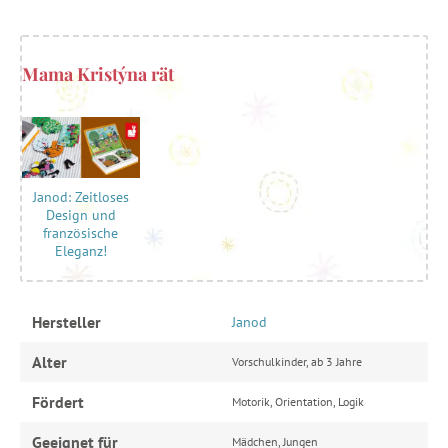
Mama Kristýna rät
Janod: Zeitloses
Design und
französische
Eleganz!
Hersteller
Janod
Alter
Vorschulkinder, ab 3 Jahre
Fördert
Motorik, Orientation, Logik
Geeignet für
Mädchen, Jungen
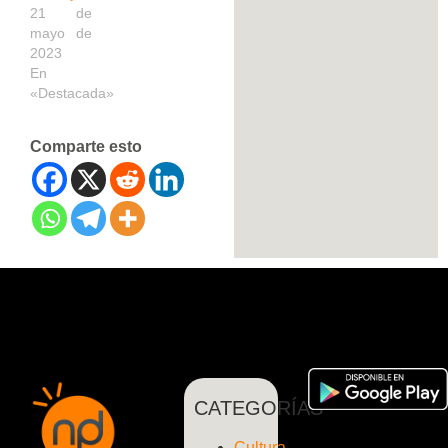
21 de
mayo de
2023
En
«Destacada»
Comparte esto
CATEGORÍAS
Cultura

────────

#### WHAT YOU NEED TO DO
The data above should be repeated in full and exactly, with no pictures carried over.

#### TASK RESULT
Mama Kristýna rät
Janod: Zeitloses
Design und
französische
Eleganz!
Hersteller
Janod
Alter
Vorschulkinder, ab 3 Jahre
Fördert
Motorik, Orientation, Logik
Geeignet für
Mädchen, Jungen
21 de
mayo de
2023
En
«Destacada»
Comparte esto
CATEGORÍAS
Cultura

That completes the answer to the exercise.